-- WHAT THE TASK REQUIRES --
Without copying any picture, transcribe exactly the lines of the data below from the one containing "разполага комфортно заведение за" through the one containing "қлари ва гендер".

-- RECORD EXCERPTS --
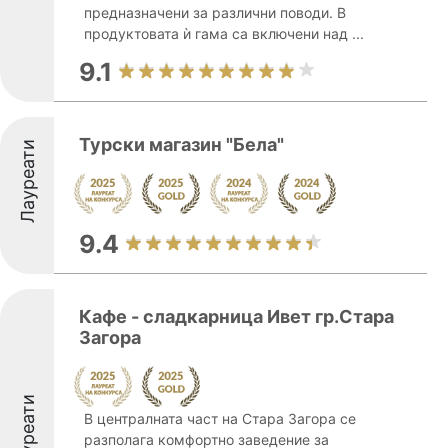
предназначени за различни поводи. В
продуктовата ѝ гама са включени над ...
9.1
Турски магазин "Бела"
Лауреати
9.4
Кафе - сладкарница Ивет гр.Стара
Загора
Лауреати
В централната част на Стара Загора се
разполага комфортно заведение за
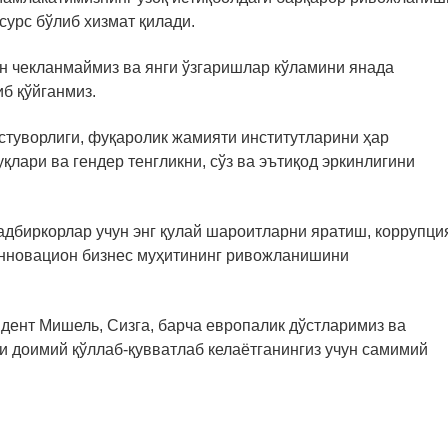
сурс бўлиб хизмат қилади.
 чекланмаймиз ва янги ўзгаришлар кўламини янада
б қўйганмиз.
устуворлиги, фуқаролик жамияти институтларини ҳар
қлари ва гендер тенгликни, сўз ва эътиқод эркинлигини
тадбиркорлар учун энг қулай шароитларни яратиш, коррупци
инновацион бизнес муҳитининг ривожланишини
дент Мишель, Сизга, барча европалик дўстларимиз ва
 доимий қўллаб-қувватлаб келаётганингиз учун самимий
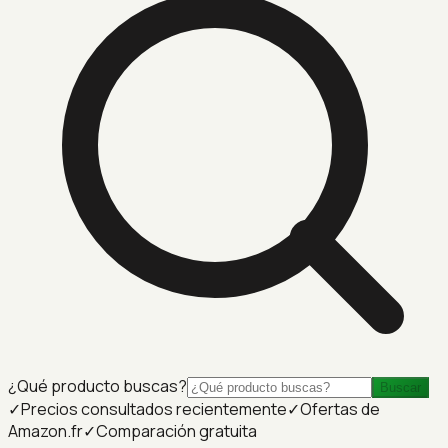
¿Qué producto buscas?
Buscar
✓
Precios consultados recientemente
✓
Ofertas de
Amazon.fr
✓
Comparación gratuita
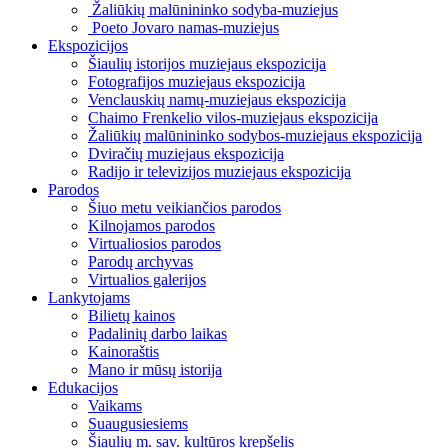
Žaliūkių malūnininko sodyba-muziejus
Poeto Jovaro namas-muziejus
Ekspozicijos
Šiaulių istorijos muziejaus ekspozicija
Fotografijos muziejaus ekspozicija
Venclauskių namų-muziejaus ekspozicija
Chaimo Frenkelio vilos-muziejaus ekspozicija
Žaliūkių malūnininko sodybos-muziejaus ekspozicija
Dviračių muziejaus ekspozicija
Radijo ir televizijos muziejaus ekspozicija
Parodos
Šiuo metu veikiančios parodos
Kilnojamos parodos
Virtualiosios parodos
Parodų archyvas
Virtualios galerijos
Lankytojams
Bilietų kainos
Padalinių darbo laikas
Kainoraštis
Mano ir mūsų istorija
Edukacijos
Vaikams
Suaugusiesiems
Šiaulių m. sav. kultūros krepšelis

-- REPLY --
разполага комфортно заведение за
сурс бўлиб хизмат қилади.
 чекланмаймиз ва янги ўзгаришлар кўламини янада
б қўйганмиз.
устуворлиги, фуқаролик жамияти институтларини ҳар
қлари ва гендер тенгликни, сўз ва эътиқод эркинлигини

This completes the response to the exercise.